Indicate by check mark whether the registrant (1) has filed all reports required
to be filed by Section 13 or 15(d) of the Securities Exchange Act of 1934 during
the preceding 12 months (or for such shorter period that the registrant was
required to file such reports), and (2) has been subject to such filing
requirements for the past 90 days. Yes [X] No [ ]

Indicate by check mark whether the registrant has submitted electronically and
posted on its corporate Web site, if any, every Interactive Data File required
to be submitted and posted pursuant to Rule 405 of Regulation S-T (ss.232.405 of
this chapter) during the preceding 12 months (or for such shorter period that
the registrant was required to submit and post such files). Yes [X] No [ ]

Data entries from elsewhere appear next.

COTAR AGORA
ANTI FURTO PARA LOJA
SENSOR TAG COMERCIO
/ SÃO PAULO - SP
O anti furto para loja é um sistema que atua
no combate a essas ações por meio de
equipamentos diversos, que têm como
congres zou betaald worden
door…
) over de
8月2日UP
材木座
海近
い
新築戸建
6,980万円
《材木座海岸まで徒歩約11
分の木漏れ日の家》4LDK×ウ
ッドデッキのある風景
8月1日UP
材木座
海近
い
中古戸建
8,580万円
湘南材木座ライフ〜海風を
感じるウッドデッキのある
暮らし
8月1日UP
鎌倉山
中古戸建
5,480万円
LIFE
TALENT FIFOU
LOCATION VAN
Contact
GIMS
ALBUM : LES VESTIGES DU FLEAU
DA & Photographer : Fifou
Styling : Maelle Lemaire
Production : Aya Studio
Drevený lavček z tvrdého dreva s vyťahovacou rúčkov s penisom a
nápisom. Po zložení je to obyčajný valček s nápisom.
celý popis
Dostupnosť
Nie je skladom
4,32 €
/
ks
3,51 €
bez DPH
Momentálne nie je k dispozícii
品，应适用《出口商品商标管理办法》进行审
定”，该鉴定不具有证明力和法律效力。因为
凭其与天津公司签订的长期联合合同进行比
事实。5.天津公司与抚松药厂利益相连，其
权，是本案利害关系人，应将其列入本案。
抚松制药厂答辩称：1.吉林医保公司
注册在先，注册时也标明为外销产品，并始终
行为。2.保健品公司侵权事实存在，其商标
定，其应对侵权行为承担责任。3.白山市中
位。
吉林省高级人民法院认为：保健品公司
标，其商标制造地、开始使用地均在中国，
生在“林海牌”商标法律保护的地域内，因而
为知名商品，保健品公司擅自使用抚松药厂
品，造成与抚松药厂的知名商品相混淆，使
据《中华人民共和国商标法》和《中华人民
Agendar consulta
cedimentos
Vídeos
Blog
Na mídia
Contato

Indicate by check mark if disclosure of delinquent filers pursuant to Item 405
of Regulation S-K is not contained herein, and will not be contained, to the
best of registrant's knowledge, in definitive proxy or information statements
incorporated by reference in Part III of this Form 10-K or any amendment to this
Form 10-K. [ ]

Indicate by check mark whether the registrant is a large accelerated filer, an
accelerated filer, a non-accelerated filer, or a smaller reporting company. See
the definitions of "large accelerated filer," "accelerated filer" and "smaller
reporting company" in Rule 12b-2 of the Exchange Act. (Check one):

Large accelerated filer [ ]                        Accelerated filer [ ]
Non-accelerated filer [ ]                          Smaller reporting company [X]
(Do not check if a smaller reporting company)

Indicate by check mark whether the registrant is a shell company (as defined in
Rule 12b-2 of the Exchange Act). Yes [X] No [ ]

As of September 28, 2015, the registrant had 11,000,000 shares of common stock
issued and outstanding. No market value has been computed based upon the fact
that no active trading market had been established as of September 28, 2015.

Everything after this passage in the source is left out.